Information:

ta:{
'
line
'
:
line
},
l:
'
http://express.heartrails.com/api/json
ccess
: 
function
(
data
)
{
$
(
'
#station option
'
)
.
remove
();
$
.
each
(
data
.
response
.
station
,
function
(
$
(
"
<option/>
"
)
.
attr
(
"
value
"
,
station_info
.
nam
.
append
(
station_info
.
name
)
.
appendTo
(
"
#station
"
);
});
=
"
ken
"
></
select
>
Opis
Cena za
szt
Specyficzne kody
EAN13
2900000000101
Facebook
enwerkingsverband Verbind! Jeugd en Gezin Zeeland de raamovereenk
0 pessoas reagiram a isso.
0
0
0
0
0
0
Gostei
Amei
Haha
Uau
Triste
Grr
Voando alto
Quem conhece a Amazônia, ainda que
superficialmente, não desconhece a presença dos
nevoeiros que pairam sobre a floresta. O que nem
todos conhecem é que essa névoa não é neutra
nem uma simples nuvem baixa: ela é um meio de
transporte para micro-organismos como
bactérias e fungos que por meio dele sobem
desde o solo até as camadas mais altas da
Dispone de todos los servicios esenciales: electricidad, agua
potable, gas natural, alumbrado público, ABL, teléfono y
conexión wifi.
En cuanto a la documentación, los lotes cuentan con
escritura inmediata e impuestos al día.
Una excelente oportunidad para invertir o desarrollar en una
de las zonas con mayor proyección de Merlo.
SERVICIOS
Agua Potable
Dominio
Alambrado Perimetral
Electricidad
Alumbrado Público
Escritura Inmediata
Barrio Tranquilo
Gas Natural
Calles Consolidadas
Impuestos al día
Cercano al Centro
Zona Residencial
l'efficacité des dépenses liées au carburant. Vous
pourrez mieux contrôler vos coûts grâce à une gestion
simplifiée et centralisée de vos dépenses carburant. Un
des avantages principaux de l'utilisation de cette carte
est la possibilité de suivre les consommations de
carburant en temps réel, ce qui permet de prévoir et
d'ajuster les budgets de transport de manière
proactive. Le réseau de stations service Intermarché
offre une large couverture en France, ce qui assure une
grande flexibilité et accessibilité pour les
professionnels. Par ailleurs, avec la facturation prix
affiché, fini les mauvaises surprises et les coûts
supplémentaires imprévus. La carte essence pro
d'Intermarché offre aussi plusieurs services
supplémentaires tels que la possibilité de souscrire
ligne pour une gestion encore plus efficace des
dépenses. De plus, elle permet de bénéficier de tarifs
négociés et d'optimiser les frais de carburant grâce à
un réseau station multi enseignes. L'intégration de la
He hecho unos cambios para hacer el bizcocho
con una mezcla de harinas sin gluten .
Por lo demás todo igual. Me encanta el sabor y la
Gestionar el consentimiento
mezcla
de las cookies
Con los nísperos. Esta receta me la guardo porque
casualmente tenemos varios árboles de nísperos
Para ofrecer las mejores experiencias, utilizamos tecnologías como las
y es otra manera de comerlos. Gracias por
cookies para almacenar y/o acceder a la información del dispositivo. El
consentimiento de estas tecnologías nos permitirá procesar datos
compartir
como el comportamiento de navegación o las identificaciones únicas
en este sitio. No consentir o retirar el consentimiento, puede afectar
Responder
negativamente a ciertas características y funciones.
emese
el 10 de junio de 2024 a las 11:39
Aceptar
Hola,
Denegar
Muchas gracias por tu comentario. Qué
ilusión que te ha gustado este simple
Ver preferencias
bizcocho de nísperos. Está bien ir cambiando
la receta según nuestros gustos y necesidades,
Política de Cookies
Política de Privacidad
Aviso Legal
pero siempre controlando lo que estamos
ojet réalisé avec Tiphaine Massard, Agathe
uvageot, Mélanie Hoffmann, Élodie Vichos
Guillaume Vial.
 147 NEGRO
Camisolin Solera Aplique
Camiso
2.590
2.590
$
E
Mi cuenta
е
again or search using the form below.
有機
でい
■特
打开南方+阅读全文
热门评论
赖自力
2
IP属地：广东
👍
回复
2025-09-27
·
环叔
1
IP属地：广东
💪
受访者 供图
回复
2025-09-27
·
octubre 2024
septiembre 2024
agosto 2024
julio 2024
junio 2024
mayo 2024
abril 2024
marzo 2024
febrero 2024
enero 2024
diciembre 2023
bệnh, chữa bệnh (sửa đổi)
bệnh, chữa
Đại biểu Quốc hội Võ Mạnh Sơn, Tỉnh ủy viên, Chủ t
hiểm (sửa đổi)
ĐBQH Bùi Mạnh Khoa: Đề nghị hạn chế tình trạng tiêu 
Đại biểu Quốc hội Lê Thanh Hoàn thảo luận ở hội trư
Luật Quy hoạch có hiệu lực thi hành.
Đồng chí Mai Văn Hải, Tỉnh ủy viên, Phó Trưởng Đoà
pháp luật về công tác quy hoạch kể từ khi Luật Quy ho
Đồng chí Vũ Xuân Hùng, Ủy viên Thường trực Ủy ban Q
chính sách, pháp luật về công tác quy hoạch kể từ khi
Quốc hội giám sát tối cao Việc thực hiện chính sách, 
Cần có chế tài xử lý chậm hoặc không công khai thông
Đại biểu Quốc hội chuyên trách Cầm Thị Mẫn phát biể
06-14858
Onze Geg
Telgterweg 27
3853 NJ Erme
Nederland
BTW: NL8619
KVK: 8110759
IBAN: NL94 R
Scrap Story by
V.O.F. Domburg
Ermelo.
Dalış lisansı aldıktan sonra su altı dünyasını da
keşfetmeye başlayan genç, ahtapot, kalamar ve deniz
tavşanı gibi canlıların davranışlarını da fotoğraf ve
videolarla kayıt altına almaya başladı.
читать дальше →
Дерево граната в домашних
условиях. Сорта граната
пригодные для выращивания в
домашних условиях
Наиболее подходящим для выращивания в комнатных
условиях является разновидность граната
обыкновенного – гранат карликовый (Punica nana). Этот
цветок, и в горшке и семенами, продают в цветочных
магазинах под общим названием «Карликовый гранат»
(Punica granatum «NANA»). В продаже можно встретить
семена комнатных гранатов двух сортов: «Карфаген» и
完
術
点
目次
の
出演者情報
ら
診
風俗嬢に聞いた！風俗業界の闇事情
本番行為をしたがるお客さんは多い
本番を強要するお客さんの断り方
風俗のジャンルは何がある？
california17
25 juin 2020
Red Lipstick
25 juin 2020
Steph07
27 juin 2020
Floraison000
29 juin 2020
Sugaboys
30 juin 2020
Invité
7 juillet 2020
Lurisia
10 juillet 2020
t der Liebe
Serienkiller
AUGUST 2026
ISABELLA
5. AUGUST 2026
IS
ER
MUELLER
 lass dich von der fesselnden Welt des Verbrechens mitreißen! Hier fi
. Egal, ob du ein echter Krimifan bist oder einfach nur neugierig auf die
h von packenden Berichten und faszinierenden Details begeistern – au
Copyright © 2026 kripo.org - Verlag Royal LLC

What to do: Could you restate word for word the lines above from the one containing "hiểm (sửa đổi)" through the one containing "chính sách, pháp", both included, and nothing else?

Solved problem:
hiểm (sửa đổi)
ĐBQH Bùi Mạnh Khoa: Đề nghị hạn chế tình trạng tiêu 
Đại biểu Quốc hội Lê Thanh Hoàn thảo luận ở hội trư
Luật Quy hoạch có hiệu lực thi hành.
Đồng chí Mai Văn Hải, Tỉnh ủy viên, Phó Trưởng Đoà
pháp luật về công tác quy hoạch kể từ khi Luật Quy ho
Đồng chí Vũ Xuân Hùng, Ủy viên Thường trực Ủy ban Q
chính sách, pháp luật về công tác quy hoạch kể từ khi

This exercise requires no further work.